I stammered something--I do not know what. Her words burned into me--into my heart! Had she been a man, I would have struck her dead!

'You thought that you deceived me yesterday,' she continued, lowering her tone, but with no lessening of the passion, the contempt, the indignation, which curled her lip and gave fullness to her voice. 'You plotter! You surface trickster! You thought it an easy task to delude a woman--you find yourself deluded.

God give you shame that you may suffer!' she continued mercilessly. 'You talked of Clon, but Clon beside you is the most spotless, the most honourable of men!'

'Madame,' I said hoarsely--and I know that my face was grey as ashes--'let us understand one another.'

'God forbid!' she cried on the instant. 'I would not soil myself!'

'Fie! Madame,' I said, trembling. But then, you are a woman.

That should cost a man his life!'

She laughed bitterly.

'You say well,' she retorted. 'I am not a man--and if you are one, thank God for it. Neither am I Madame. Madame de Cocheforet has spent this afternoon--thanks to your absence and your imbecility--with her husband. Yes, I hope that hurts you!' she went on, savagely snapping her little white teeth together.

'I hope that stings you; to spy and do vile work, and do it ill, Monsieur Mouchard--Monsieur de Mouchard, I should say--I congratulate you!'

'You are not Madame de Cocheforet?' I cried, stunned, even in the midst of my shame and rage, by this blow.

'No, Monsieur!' she answered grimly. 'I am not!
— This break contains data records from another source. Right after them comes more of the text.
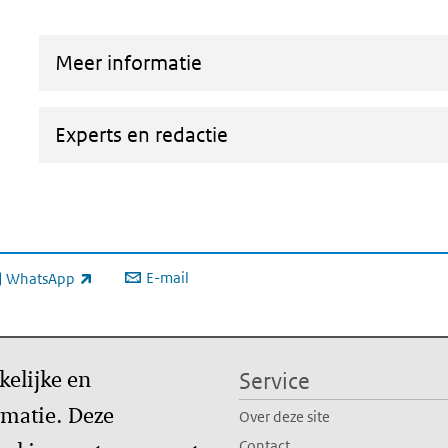
Meer informatie
Experts en redactie
E-mail
WhatsApp
xterne link)
kelijke en
Service
matie. Deze
Over deze site
Contact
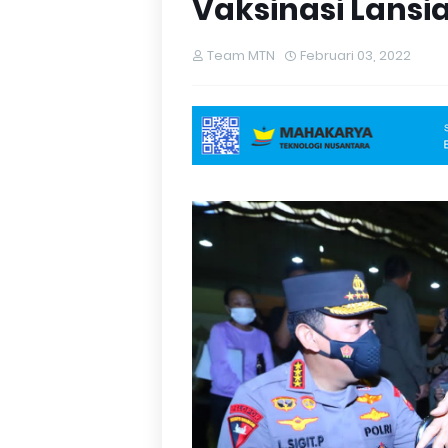
Vaksinasi Lans
Team MTN
Februari 03, 2022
I am not. And permit me to point out--for we do not all lie easily--that I never said I was. You deceived yourself so skilfully that we had no need to trick you.'

'Mademoiselle, then?' I muttered.

'Is Madame!' she cried. 'Yes, and I am Mademoiselle de Cocheforet. And in that character, and in all others, I beg from this moment to close our acquaintance, sir. When we meet again --if we ever do meet, which God forbid!' she went on, her eyes sparkling--'do not presume to speak to me, or I will have you flogged by the grooms. And do not stain our roof by sleeping under it again. You may lie to-night in the inn. It shall not be said that Cocheforet,' she continued proudly, 'returned even treachery with inhospitality; and I will give orders to that end.

But to-morrow begone back to your master, like the whipped cur you are! Spy and coward!'

With those last words she moved away. I would have said something, I could almost have found it in my heart to stop her and make her hear. Nay, I had dreadful thoughts; for I was the stronger, and I might have done with her as I pleased. But she swept by me so fearlessly, as I might pass some loathsome cripple on the road, that I stood turned to stone. Without looking at me, without turning her head to see whether I followed or remained, or what I did, she went steadily down the track until the trees and the shadow and the growing darkness hid her grey figure from me; and I found myself alone.